If you use a glob instead, Prometheus only supports Go filepath.Glob syntax — not **. Maand lays out rules as rules/<job>/<file>.yaml, so use one * per directory level:
rule_files:
- rules/*/*.yaml
Inside Docker, mount the rules tree and use absolute paths if you prefer:
rule_files:
- /etc/prometheus/rules/*/*.yaml
# docker-compose.yml.tpl (prometheus job)
volumes:
- ./prometheus.yml:/etc/prometheus/prometheus.yml:ro
- ./rules:/etc/prometheus/rules:ro
Option B — static prometheus.yml
If prometheus.yml exists and prometheus.yml.tpl does not, the file is copied as-is with no maand injection. Use for fully manual setups.
Do not define both — build fails with ErrInvalidJob.
Alert rules at deploy
Deploy assembles alert YAML from every job's _prometheus/alerts/ in job_files into rules/<maand_job>/ under the prometheus staging tree (see Deploy assembly above).
Operator workflow
# 1. Add _prometheus/ to app jobs; declare metrics ports in manifest
maand build
# 2. Deploy application jobs
maand deploy --jobs api,...
# 3. Redeploy prometheus to pick up new scrape targets and rules
maand deploy --jobs prometheus
Prometheus should run with --web.enable-lifecycle so config reload works after deploy.
Certificate alerts
When the prometheus job ships server config, deploy assembles rules/maand/certs.yaml alongside per-job alert files. These rules fire on pushed cert metrics (maand_cert_expiring, maand_cert_expired, etc.) — see certs.md.

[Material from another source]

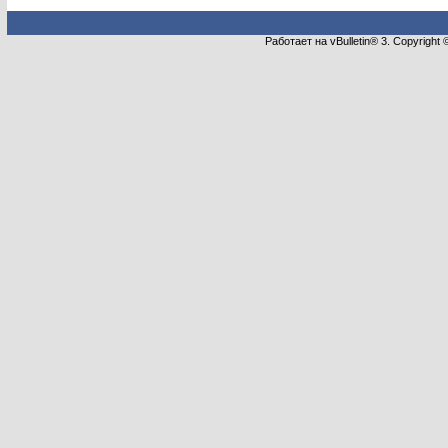
Работает на vBulletin® 3. Copyright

After maand deploy, maand pushes current cert expiry gauges via Prometheus remote write to:
http://<prometheus-allocation>:<prometheus_port_http>/api/v1/write
Push runs only at deploy (not maand build). Discovery uses the prometheus job from the workspace (first non-removed allocation). If that job has no server config or no allocations, push is skipped.
Requires --web.enable-remote-write-receiver on Prometheus (in addition to lifecycle):
command:
- '--web.enable-lifecycle'
- '--web.enable-remote-write-receiver'
When secrets/job/prometheus defines admin_username and admin_password, cert metric remote write uses HTTP Basic auth (same credentials as the Prometheus UI). If the web UI is protected, both secrets must be set or deploy logs a cert-metrics push error.
Runbooks
During maand deploy, when staging the prometheus job, maand renders every catalog runbook to HTML under consoles/runbooks/<job>/<slug>.html (plus consoles/runbooks/index.html and consoles/runbooks/style.css). Source markdown stays in job_files from build; it is not rsynced from workspace.
Runbooks are not written under workspace maand/ — that folder is for optional custom console pages you check in (for example maand/workers.html).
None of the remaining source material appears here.